## [PROBLEM]
Return the listing below character for character.

++++ MATERIAL PROVIDED

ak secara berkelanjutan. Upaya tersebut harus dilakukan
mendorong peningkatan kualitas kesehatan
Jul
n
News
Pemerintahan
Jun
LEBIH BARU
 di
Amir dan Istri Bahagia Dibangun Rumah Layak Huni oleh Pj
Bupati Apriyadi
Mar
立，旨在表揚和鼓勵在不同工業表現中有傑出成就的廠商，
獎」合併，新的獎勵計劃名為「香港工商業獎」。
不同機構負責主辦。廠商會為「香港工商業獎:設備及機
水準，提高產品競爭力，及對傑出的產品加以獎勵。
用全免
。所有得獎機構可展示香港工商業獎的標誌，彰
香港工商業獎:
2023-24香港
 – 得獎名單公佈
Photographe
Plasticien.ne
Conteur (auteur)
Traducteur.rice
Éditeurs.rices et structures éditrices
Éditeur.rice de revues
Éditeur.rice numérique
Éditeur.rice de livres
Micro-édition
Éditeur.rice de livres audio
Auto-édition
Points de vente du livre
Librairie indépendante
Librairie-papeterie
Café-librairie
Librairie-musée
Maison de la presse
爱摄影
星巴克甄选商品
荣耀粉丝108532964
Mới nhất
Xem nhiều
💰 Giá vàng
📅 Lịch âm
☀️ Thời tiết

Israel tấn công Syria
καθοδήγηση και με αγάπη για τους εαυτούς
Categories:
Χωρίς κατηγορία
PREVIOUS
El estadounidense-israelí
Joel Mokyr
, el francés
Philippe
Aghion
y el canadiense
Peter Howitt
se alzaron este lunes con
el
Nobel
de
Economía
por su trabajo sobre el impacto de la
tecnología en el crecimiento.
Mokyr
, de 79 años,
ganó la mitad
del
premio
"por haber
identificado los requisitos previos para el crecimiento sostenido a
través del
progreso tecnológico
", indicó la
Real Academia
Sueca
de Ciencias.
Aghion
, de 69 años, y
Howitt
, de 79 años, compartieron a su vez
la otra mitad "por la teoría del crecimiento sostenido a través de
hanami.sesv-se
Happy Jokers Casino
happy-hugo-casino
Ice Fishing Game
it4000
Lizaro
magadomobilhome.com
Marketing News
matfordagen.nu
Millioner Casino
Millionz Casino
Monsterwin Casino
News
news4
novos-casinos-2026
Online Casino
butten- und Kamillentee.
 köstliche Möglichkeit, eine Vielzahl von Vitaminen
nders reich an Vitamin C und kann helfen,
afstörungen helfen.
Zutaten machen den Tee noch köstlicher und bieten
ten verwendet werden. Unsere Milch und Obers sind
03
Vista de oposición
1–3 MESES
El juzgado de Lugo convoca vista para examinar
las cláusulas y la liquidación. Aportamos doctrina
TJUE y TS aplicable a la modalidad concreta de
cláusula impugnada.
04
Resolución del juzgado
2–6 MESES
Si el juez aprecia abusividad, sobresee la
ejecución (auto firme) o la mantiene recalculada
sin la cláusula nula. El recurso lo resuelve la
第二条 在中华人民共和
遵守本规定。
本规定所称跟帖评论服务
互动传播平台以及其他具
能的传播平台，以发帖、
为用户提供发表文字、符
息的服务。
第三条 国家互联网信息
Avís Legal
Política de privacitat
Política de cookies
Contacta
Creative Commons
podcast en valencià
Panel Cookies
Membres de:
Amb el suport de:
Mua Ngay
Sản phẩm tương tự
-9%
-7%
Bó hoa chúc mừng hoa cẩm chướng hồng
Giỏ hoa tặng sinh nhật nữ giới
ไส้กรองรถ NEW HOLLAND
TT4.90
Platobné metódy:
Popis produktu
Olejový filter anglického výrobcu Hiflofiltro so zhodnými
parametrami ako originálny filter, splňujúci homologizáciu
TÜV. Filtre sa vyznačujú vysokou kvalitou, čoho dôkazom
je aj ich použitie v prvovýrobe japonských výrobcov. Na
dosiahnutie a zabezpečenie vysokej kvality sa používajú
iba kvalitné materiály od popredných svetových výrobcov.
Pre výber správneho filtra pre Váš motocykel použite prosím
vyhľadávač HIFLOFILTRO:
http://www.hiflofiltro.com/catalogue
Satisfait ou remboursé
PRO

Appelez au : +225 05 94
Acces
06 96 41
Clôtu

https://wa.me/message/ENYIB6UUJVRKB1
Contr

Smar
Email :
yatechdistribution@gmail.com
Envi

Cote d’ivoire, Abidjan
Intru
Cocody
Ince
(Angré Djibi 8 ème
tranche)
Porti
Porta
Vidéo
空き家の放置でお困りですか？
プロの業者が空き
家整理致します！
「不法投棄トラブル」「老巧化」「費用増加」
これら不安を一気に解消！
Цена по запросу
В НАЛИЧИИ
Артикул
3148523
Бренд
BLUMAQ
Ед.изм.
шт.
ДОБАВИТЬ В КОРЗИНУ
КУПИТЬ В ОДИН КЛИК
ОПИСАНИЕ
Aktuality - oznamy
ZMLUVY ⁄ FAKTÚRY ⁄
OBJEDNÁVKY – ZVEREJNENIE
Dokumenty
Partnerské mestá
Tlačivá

++++++++

## [RESPONSE BELOW]
ak secara berkelanjutan. Upaya tersebut harus dilakukan
mendorong peningkatan kualitas kesehatan
Jul
n
News
Pemerintahan
Jun
LEBIH BARU
 di
Amir dan Istri Bahagia Dibangun Rumah Layak Huni oleh Pj
Bupati Apriyadi
Mar
立，旨在表揚和鼓勵在不同工業表現中有傑出成就的廠商，
獎」合併，新的獎勵計劃名為「香港工商業獎」。
不同機構負責主辦。廠商會為「香港工商業獎:設備及機
水準，提高產品競爭力，及對傑出的產品加以獎勵。
用全免
。所有得獎機構可展示香港工商業獎的標誌，彰
香港工商業獎:
2023-24香港
 – 得獎名單公佈
Photographe
Plasticien.ne
Conteur (auteur)
Traducteur.rice
Éditeurs.rices et structures éditrices
Éditeur.rice de revues
Éditeur.rice numérique
Éditeur.rice de livres
Micro-édition
Éditeur.rice de livres audio
Auto-édition
Points de vente du livre
Librairie indépendante
Librairie-papeterie
Café-librairie
Librairie-musée
Maison de la presse
爱摄影
星巴克甄选商品
荣耀粉丝108532964
Mới nhất
Xem nhiều
💰 Giá vàng
📅 Lịch âm
☀️ Thời tiết

Israel tấn công Syria
καθοδήγηση και με αγάπη για τους εαυτούς
Categories:
Χωρίς κατηγορία
PREVIOUS
El estadounidense-israelí
Joel Mokyr
, el francés
Philippe
Aghion
y el canadiense
Peter Howitt
se alzaron este lunes con
el
Nobel
de
Economía
por su trabajo sobre el impacto de la
tecnología en el crecimiento.
Mokyr
, de 79 años,
ganó la mitad
del
premio
"por haber
identificado los requisitos previos para el crecimiento sostenido a
través del
progreso tecnológico
", indicó la
Real Academia
Sueca
de Ciencias.
Aghion
, de 69 años, y
Howitt
, de 79 años, compartieron a su vez
la otra mitad "por la teoría del crecimiento sostenido a través de
hanami.sesv-se
Happy Jokers Casino
happy-hugo-casino
Ice Fishing Game
it4000
Lizaro
magadomobilhome.com
Marketing News
matfordagen.nu
Millioner Casino
Millionz Casino
Monsterwin Casino
News
news4
novos-casinos-2026
Online Casino
butten- und Kamillentee.
 köstliche Möglichkeit, eine Vielzahl von Vitaminen
nders reich an Vitamin C und kann helfen,
afstörungen helfen.
Zutaten machen den Tee noch köstlicher und bieten
ten verwendet werden. Unsere Milch und Obers sind
03
Vista de oposición
1–3 MESES
El juzgado de Lugo convoca vista para examinar
las cláusulas y la liquidación. Aportamos doctrina
TJUE y TS aplicable a la modalidad concreta de
cláusula impugnada.
04
Resolución del juzgado
2–6 MESES
Si el juez aprecia abusividad, sobresee la
ejecución (auto firme) o la mantiene recalculada
sin la cláusula nula. El recurso lo resuelve la
第二条 在中华人民共和
遵守本规定。
本规定所称跟帖评论服务
互动传播平台以及其他具
能的传播平台，以发帖、
为用户提供发表文字、符
息的服务。
第三条 国家互联网信息
Avís Legal
Política de privacitat
Política de cookies
Contacta
Creative Commons
podcast en valencià
Panel Cookies
Membres de:
Amb el suport de:
Mua Ngay
Sản phẩm tương tự
-9%
-7%
Bó hoa chúc mừng hoa cẩm chướng hồng
Giỏ hoa tặng sinh nhật nữ giới
ไส้กรองรถ NEW HOLLAND
TT4.90
Platobné metódy:
Popis produktu
Olejový filter anglického výrobcu Hiflofiltro so zhodnými
parametrami ako originálny filter, splňujúci homologizáciu
TÜV. Filtre sa vyznačujú vysokou kvalitou, čoho dôkazom
je aj ich použitie v prvovýrobe japonských výrobcov. Na
dosiahnutie a zabezpečenie vysokej kvality sa používajú
iba kvalitné materiály od popredných svetových výrobcov.
Pre výber správneho filtra pre Váš motocykel použite prosím
vyhľadávač HIFLOFILTRO:
http://www.hiflofiltro.com/catalogue
Satisfait ou remboursé
PRO

Appelez au : +225 05 94
Acces
06 96 41
Clôtu

https://wa.me/message/ENYIB6UUJVRKB1
Contr

Smar
Email :
yatechdistribution@gmail.com
Envi

Cote d’ivoire, Abidjan
Intru
Cocody
Ince
(Angré Djibi 8 ème
tranche)
Porti
Porta
Vidéo
空き家の放置でお困りですか？
プロの業者が空き
家整理致します！
「不法投棄トラブル」「老巧化」「費用増加」
これら不安を一気に解消！
Цена по запросу
В НАЛИЧИИ
Артикул
3148523
Бренд
BLUMAQ
Ед.изм.
шт.
ДОБАВИТЬ В КОРЗИНУ
КУПИТЬ В ОДИН КЛИК
ОПИСАНИЕ
Aktuality - oznamy
ZMLUVY ⁄ FAKTÚRY ⁄
OBJEDNÁVKY – ZVEREJNENIE
Dokumenty
Partnerské mestá
Tlačivá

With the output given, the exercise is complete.